RFK Jr. Tells Congress He’s Not Anti-Vaxx, Then Pushes False Claims Suggesting Covid Shots Killed People En Masse

AP Photo/Patrick Semansky
The same day after telling Congress he was not anti-vaccine, Democratic presidential hopeful Robert F. Kennedy Jr. suggested in an interview with the Washington Post that Covid-19 vaccines “contributed to the large toll of excess mortality in the second year of the pandemic.”
On Thursday, the political scion appeared before a House subcommittee to testify about censorship, while denying accusations of racism and anti-Semitism. Kennedy also told the committee that he was not anti-vaccination despite years of criticizing public health officials and linking vaccines to autism.
“I’m subjected to this new form of censorship, which is called targeted propaganda, where people apply pejoratives like ‘anti-vax.’ I’ve never been anti-vaccine,” Kennedy told Congress. “But everybody in this room probably believes that I have been because that’s the prevailing narrative.”
However, during an interview with WaPo on Thursday, Kennedy suggested that U.S. vaccination policy led to excess deaths after it was rolled out in 2021.

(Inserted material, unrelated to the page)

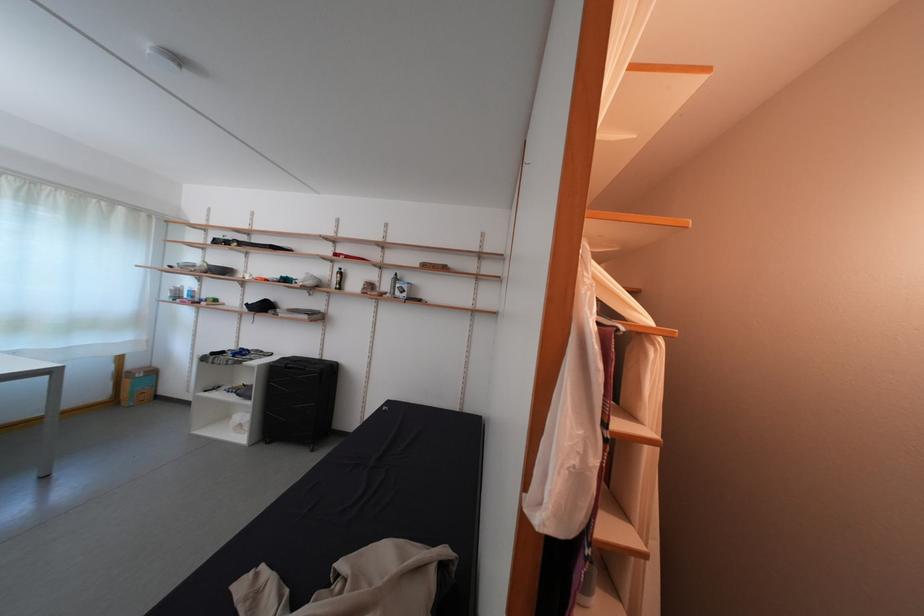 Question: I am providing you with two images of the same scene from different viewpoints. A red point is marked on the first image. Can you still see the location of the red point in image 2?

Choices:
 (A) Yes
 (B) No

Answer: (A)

“We’re seeing in 2021 and ’22, this huge increase in excess deaths that nobody is asking about. Nobody is explaining, how is that happening?” RFK Jr. said.
WaPo reporters immediately fact-checked Kennedy and he responded by admitting he could be wrong on the issue:
Your author countered that excess deaths were higher in the first year of the pandemic than in the year after vaccines were widely available. Andrew Stokes, a Boston University researcher who has studied excess deaths, also emailed the Health 202 on Thursday night to say that his team found that in places where vaccine uptake went up, excess mortality in the second year of the pandemic went down.

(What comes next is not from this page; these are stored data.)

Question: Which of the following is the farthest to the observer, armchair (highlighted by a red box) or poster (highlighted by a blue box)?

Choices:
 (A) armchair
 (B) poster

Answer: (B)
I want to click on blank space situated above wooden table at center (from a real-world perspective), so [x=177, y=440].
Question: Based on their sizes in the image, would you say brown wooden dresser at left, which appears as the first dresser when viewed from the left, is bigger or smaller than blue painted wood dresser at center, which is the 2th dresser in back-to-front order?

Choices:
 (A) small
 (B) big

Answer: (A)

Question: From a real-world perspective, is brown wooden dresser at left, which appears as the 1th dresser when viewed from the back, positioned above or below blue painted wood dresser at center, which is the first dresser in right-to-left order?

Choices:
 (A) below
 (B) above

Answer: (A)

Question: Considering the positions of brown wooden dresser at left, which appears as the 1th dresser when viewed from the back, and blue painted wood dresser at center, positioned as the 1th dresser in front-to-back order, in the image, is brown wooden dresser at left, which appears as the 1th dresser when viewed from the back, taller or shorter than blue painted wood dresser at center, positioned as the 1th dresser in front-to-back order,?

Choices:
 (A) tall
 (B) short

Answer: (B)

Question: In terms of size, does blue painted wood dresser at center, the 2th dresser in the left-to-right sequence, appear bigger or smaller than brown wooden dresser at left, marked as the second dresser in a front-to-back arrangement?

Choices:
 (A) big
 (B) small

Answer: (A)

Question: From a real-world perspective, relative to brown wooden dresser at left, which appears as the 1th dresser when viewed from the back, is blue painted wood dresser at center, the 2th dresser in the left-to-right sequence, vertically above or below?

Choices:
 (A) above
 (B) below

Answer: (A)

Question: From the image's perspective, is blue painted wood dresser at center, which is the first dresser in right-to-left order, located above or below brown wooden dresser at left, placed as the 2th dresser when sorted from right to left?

“It is impossible to reconcile the exceptionally strong inverse relationship between vaccination and excess mortality with the possibility that the Covid-19 vaccines [have] contributed to the large toll of excess mortality in the second year of the pandemic,” Stokes added.
Faced with repeated questions — and disagreement — the presidential candidate stressed to Post reporters he was “not anti-vaccine” and would be happy to look at clinical studies.
“I’m open to the fact that I’m wrong,” RFK Jr. said. His years of questioning vaccine safety despite persistently being told that he’s wrong suggest otherwise.
Kennedy’s stardom with conservative audiences started to rise in 2021 after he wrote the book The Real Anthony Fauci: Bill Gates, Big Pharma, and the Global War on Democracy and Public Health. As a candidate, Kennedy said he would “look at” prosecuting Dr. Anthony Fauci.